The effects of the userid are described above.
Before accepting RPC requests, the server redirects its own stderr to
the syslog using a socketpair and asyncronous IO (unless NOASYNCIO_QUIRK
was set during compilation).

rpc.inetrayd requests
---------------------
The parameter and result definitions are defined in inetray.x

INIT:		- exit if already active
	        - set session key
	        - set user id
	        - chdir to appropriate dir
	        - set flag to perform raytrace init when TRACEBLOCK is called
	          for the first time
	        - setup result socket and send back status info
		- DOES NOT RETURN ANYTHING
	
STARTFRAME:	- exit if not initialized
		- check session key
		- get old worker status (clean process table)
		- set flag to perform RSStartFrame when TRACEBLOCK is
		  called for the first time (deferred StartFrame) if
		  it's the first STARTFRAME in this session.

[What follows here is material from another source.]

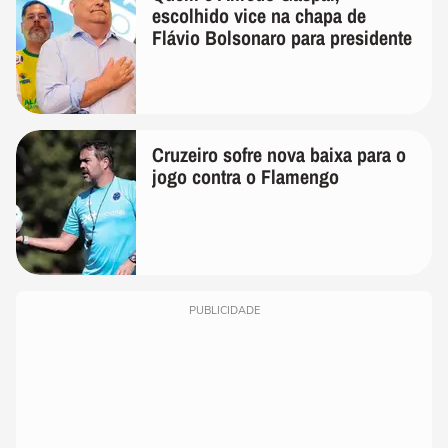
escolhido vice na chapa de
Flávio Bolsonaro para presidente
Cruzeiro sofre nova baixa para o
jogo contra o Flamengo
PUBLICIDADE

If not,
		  then do RSStartFrame immediately.
		- return

TRACEBLOCK:	- exit if not initialized
		- check session key
		- get old worker status (clean proc tab)
		- execute deferred init & startFrame if applicable
		- fork new worker:
			worker:	- set nicevalue
				- Raytrace one block
				- send back result
				- exit
			server: - return

KILL:		- exit if not initialized
	        - check key
	        - kill started worker if exists
		- return

WAIT:		- exit if not initialized
	        - check key
	        - wait for worker (get status)
		- return

TERMINATE:	- check key
		- KILL
		- WAIT
		- clean up
		- exit
		- DOES NOT RETURN ANYTHING